Although the sampling basis of the two samples is comparable, the underlying populations from which the two samples are drawn differ in several respects. Figure 1 shows, for example, that there are major socio-demographic differences between the privately insured and the non-privately insured samples.
Aside from these known and identifiable differences, there is a high likelihood that there are other unobserved differences between the two groups that could affect service utilization in systematic ways. If unaccounted for, such differences could lead to biased estimators on other variables. An underlying assumption of multivariate modeling is that the effects of omitted (unobserved or unmeasured) variables are randomly distributed. If such effects are not randomly distributed, their exclusion from a model can lead to biased estimates of the coefficients of other included variables, including the key indicator variable -- insurance status.
To address this problem in subsequent analyses, where appropriate, we will employ sample selection models.
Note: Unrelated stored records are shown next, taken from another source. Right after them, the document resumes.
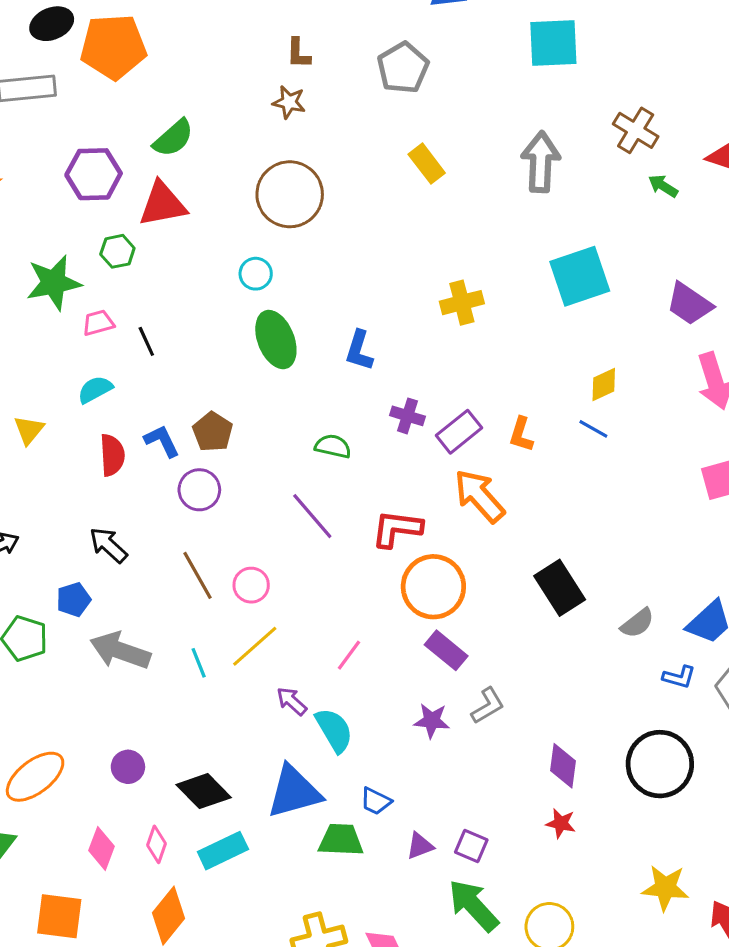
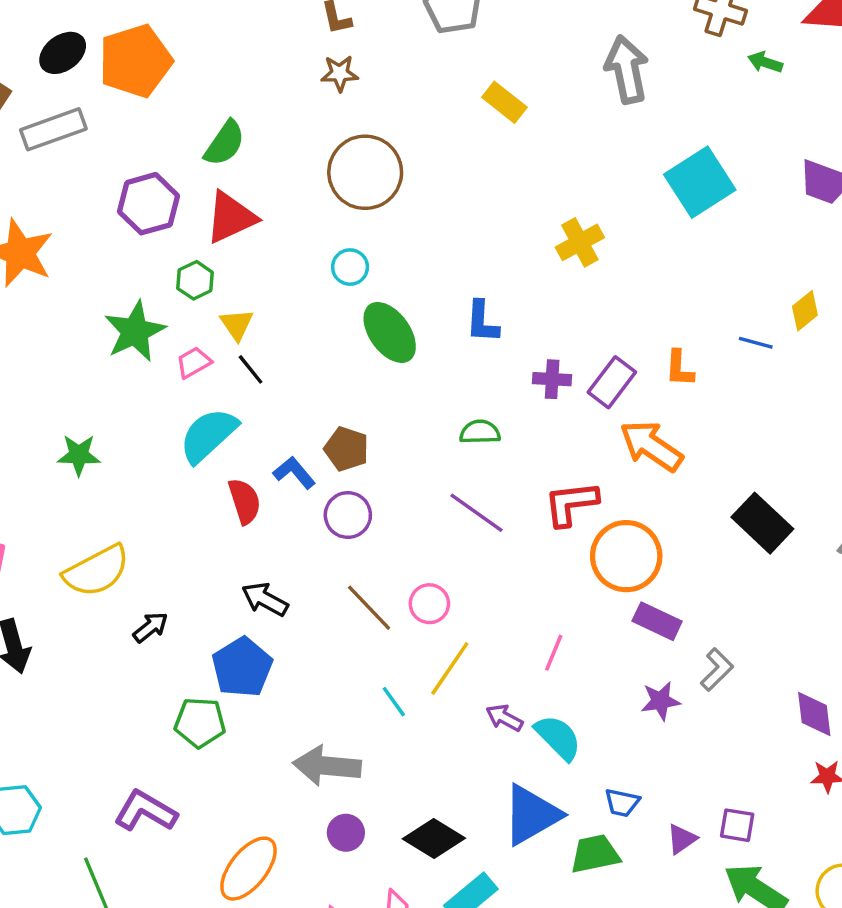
yellow diamond: (604, 385) -> (805, 311), moved
cyan semicircle: (95, 389) -> (208, 435), size x1.6
yellow triangle: (29, 430) -> (237, 324), moved
blue pentagon: (74, 599) -> (242, 667), size x1.6
gray arrow: (120, 651) -> (327, 766), moved

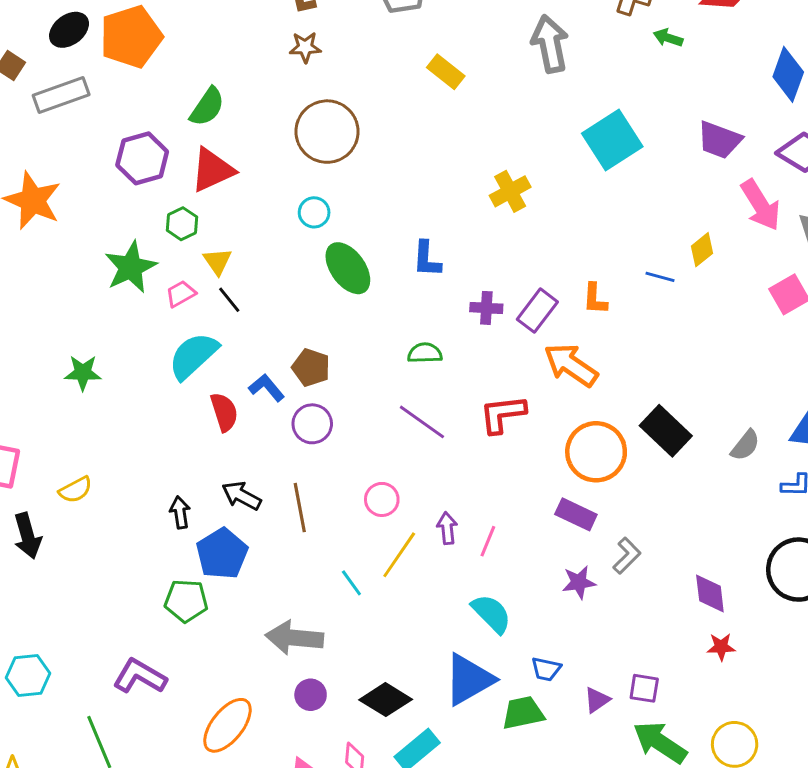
orange circle: (626, 556) -> (596, 452), moved
yellow semicircle: (97, 571) -> (75, 490), moved, size x0.6
brown line: (369, 608) -> (300, 508), moved, turned 33
black arrow: (151, 627) -> (180, 512), moved, turned -60
purple arrow: (504, 718) -> (447, 528), moved, turned 56

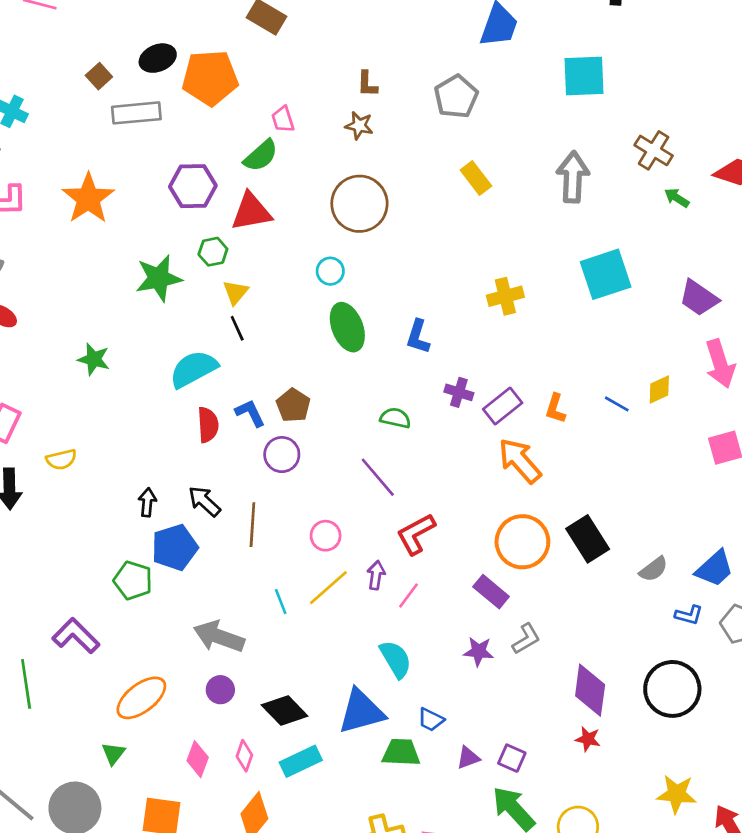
pink trapezoid: (181, 294) -> (283, 119), moved, turned -92
red L-shape: (503, 414) -> (416, 534), moved, turned -36
purple diamond: (710, 593) -> (590, 690), size x1.4

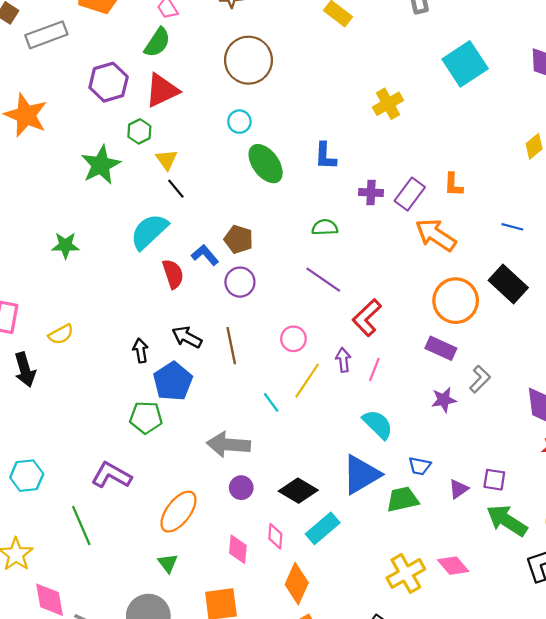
blue line: (617, 404) -> (512, 227), moved

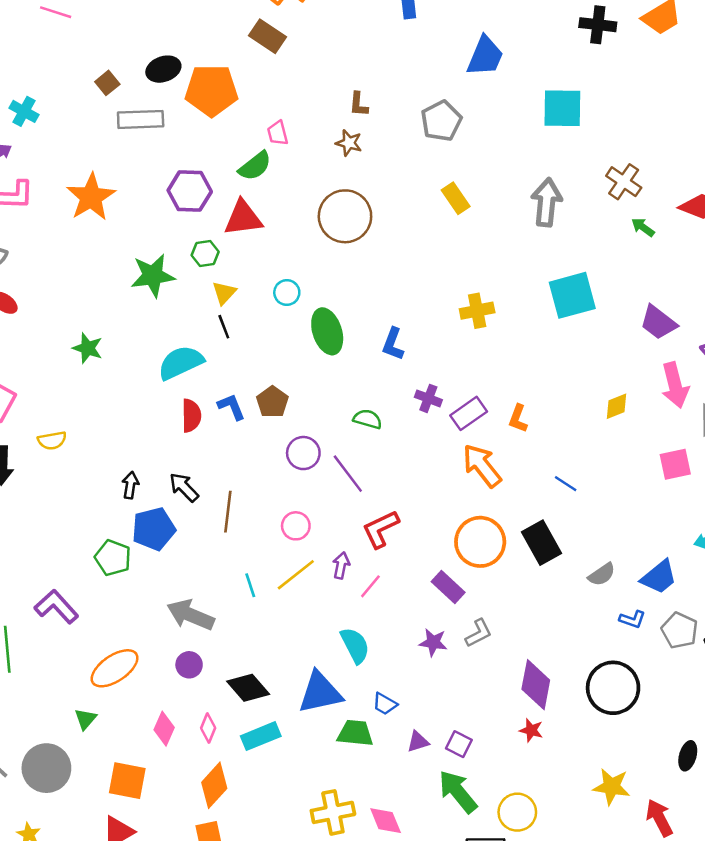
cyan circle: (239, 122) -> (287, 293), moved
purple circle: (240, 282) -> (303, 453), moved

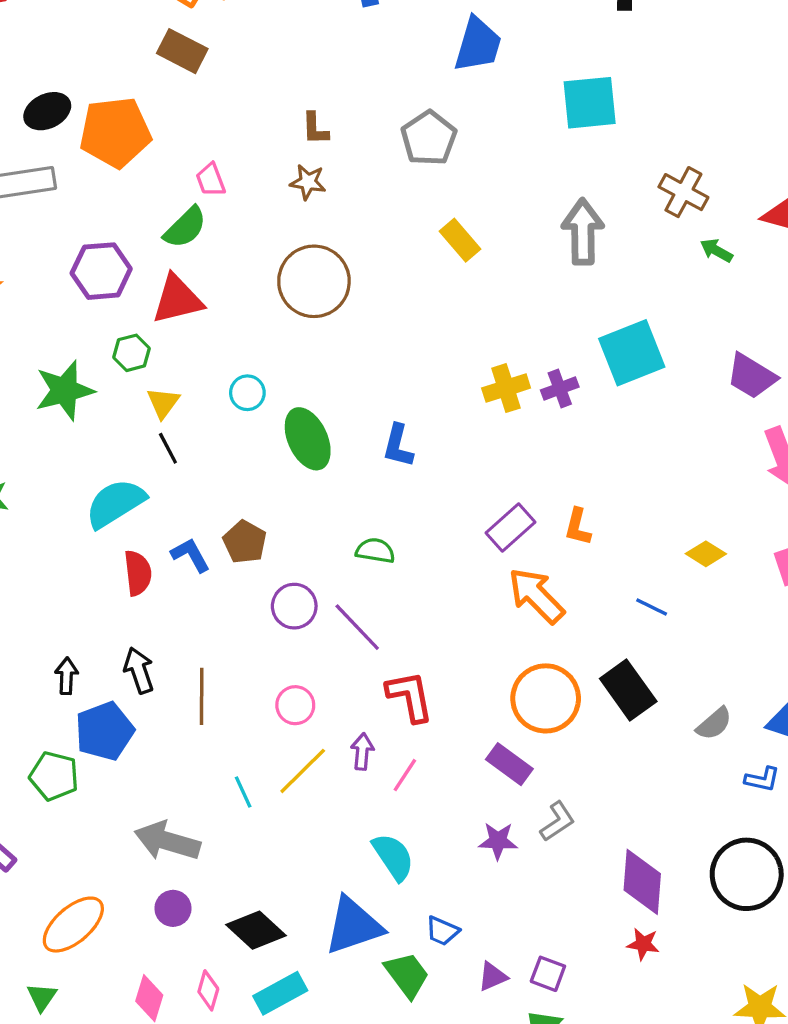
purple cross: (428, 398) -> (560, 389), moved, turned -35
yellow diamond: (616, 406) -> (706, 554), moved, turned 60
black arrow: (184, 487) -> (139, 670), turned 32
red L-shape: (381, 529) -> (410, 696), turned 111
green trapezoid: (355, 733) -> (407, 975), turned 54

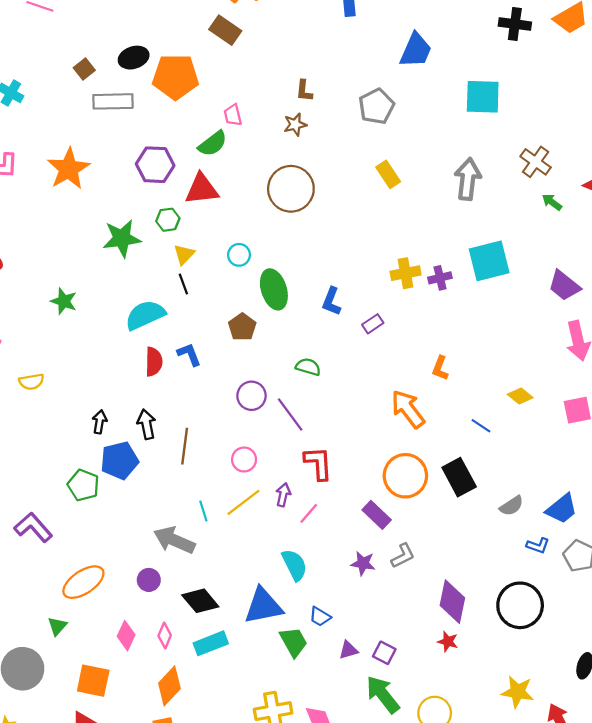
brown star: (308, 182) -> (295, 125), turned -30
purple rectangle: (511, 528) -> (373, 324), moved, size x0.7
brown pentagon: (245, 542) -> (242, 327), moved
gray arrow: (167, 841) -> (174, 540), moved

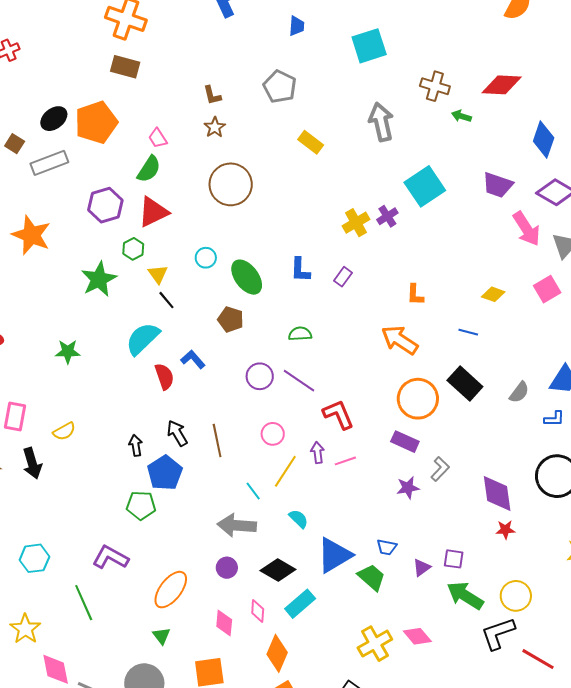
blue trapezoid: (416, 50) -> (297, 26), size x0.6
pink line: (309, 513) -> (345, 461), turned 50
cyan semicircle: (294, 565) -> (299, 519), moved, size x0.7

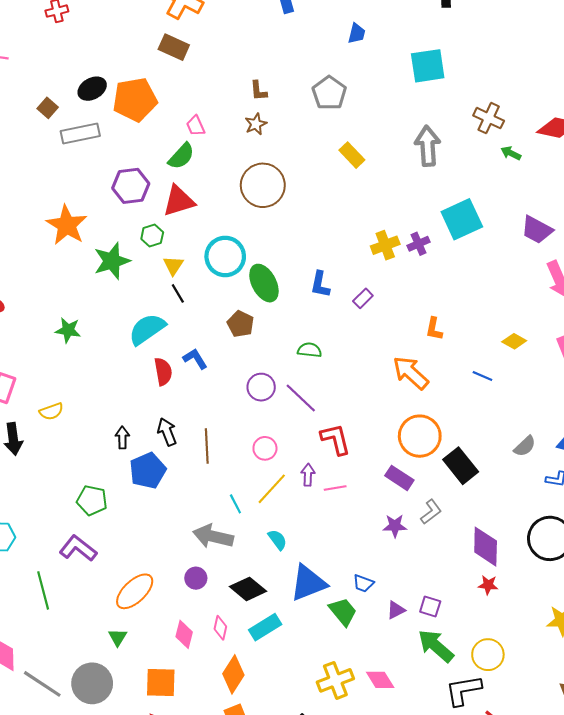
orange star: (31, 235) -> (67, 225), moved
cyan circle: (206, 258) -> (225, 256), size x1.8
black rectangle: (465, 383) -> (461, 466), moved
green pentagon: (141, 505) -> (92, 500), moved

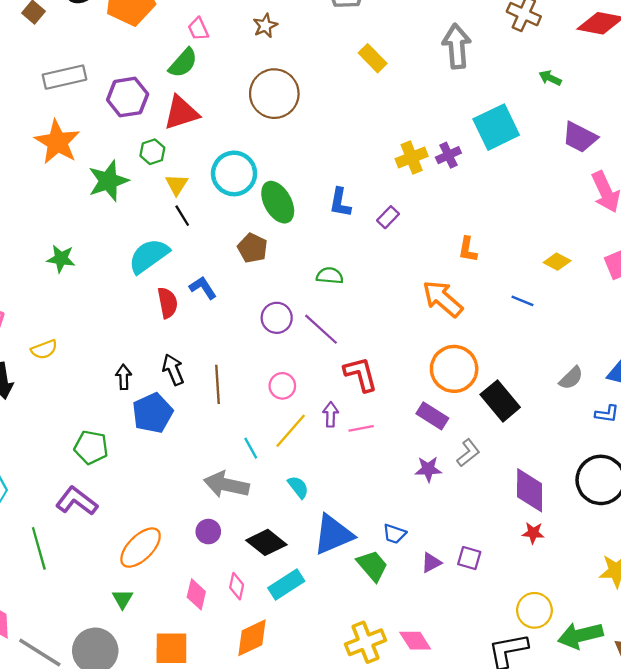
gray rectangle: (80, 133) -> (64, 77), moved
green arrow: (511, 153) -> (550, 78), moved
green arrow: (436, 646) -> (580, 635), moved, turned -54
orange diamond: (233, 674) -> (252, 638), turned 33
These models allow one to control for the effect of unobserved variables related to having an insurance policy. Put another way, these models allow us to isolate the effects of "who purchases insurance" from the effect of "who has insurance". This enables us to isolate the "insurance purchase bias" from the "insurance effect" (See Appendix 1 for more detail).
|FIGURE 1: Differences in Socio-Demographic Characteristics of Disabled Elders by Insurance Status|
|SOURCE: 1999 Insured Panel (n=583). For income, n=483. 1994 NLTCS data (n=1357). For education variable, n=1276.
NOTE: Differences are significant at the .05 level.